En estos poemas, el autor define su mundo, su relación material con los espacios que habita, los colores, olores y sabores que lo han acompañado en su vida hasta ahora. Aquí su abuelo “es el mejor amigo del sol”, el carro familiar “suena como si toda la vida hubiera fumado”, “el universo es un solo día” y la experiencia familiar está sellada por la presencia del universo. Estas páginas guardan la sorpresa de un niño y al mismo tiempo la voz de un hombre que disfruta de Juan Gabriel, Daniel Santo, las empanadas, las rockolas y la cerveza.

“La poesía siempre me ha parecido un lugar de resistencia, esto se ha dicho mucho, claro, pero: ¿resistencia a qué? Al tiempo, a nosotros mismos, a este país, resistencia contra el olvido. Hace poco escuché la historia de un cocinero de Bagdad que cuando empezó la invasión, la destrucción, por parte de los gringos, tuvo que irse, por obvias razones. Antes de irse guardó un ejemplar de Cien años de soledad en el jardín de su casa, lo enterró. Con el tiempo pudo volver, fue al sitio, cavó y encontró el libro. Esta es una forma muy literal de resistencia, pero, en todo caso, ese libro resistió la barbarie. Aguantó la guerra, un libro. Aguantó toda la brutalidad de Estados Unidos, un libro, bajo la tierra, traducido del español al árabe, que hablaba sobre un pueblo en Suramérica. También pienso en Reinaldo Arenas, que resistió la constante persecución, la censura, la violencia, el exilio, el sida. Tuvo que reescribir una novela. Guardaba, escondía sus libros, porque la literatura, el arte, tiene una fuerza vital que asusta a las dictaduras, a los abogados, a los empresarios, a los políticos. Herta Müller decía eso en un ensayo: aferrarse a un poema y poder llegar a casa, en medio de la guerra. No sé si decía eso exactamente, pero era algo así. Caminar en medio de la muerte. Aferrarse a unos versos y resistir los campos de concentración”.

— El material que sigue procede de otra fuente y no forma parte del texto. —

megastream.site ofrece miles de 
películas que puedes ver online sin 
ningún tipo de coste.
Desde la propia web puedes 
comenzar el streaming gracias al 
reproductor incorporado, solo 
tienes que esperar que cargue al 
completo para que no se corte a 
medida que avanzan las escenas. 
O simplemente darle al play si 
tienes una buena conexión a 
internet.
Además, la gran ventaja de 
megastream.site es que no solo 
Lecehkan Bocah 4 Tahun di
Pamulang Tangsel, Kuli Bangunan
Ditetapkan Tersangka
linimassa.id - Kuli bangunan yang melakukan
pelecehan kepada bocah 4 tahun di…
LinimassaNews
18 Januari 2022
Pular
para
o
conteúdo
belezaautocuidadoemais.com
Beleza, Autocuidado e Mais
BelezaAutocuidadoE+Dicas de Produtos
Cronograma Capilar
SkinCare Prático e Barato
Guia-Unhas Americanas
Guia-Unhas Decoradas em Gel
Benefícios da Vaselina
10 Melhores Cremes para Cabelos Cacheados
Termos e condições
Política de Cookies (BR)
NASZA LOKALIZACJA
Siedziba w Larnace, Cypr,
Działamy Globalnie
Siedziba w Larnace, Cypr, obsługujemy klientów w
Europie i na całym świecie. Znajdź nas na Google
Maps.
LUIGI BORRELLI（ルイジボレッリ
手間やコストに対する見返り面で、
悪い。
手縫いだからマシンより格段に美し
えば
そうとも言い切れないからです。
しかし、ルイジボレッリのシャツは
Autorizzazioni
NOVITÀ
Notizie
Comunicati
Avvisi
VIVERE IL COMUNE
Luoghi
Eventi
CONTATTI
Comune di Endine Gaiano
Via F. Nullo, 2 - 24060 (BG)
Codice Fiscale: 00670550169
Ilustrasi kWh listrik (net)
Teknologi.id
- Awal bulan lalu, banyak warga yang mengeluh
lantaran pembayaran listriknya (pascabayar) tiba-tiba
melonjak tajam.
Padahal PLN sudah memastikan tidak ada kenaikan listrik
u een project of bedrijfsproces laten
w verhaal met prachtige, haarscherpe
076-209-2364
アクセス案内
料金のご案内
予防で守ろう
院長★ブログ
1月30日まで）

La inmensa capacidad de estos poemas para conmover y dejar perplejo al lector bien podría estar encerrada en la pregunta que Nicolás (niño) formula a su padre en este poema:

¿¡Dónde quedó el cuerpo de Magnolia la perra de ojos amarillos!?

La madre dijo que allá

detrás de la casa debajo de la ropa secándose cerca del pozo séptico

la negra Magnolia de ojos amarillos

el padre no se dolió ni se tocó el corazón

rápido que va a llover dijo

¿y qué importa la lluvia comparada con la muerte, padre?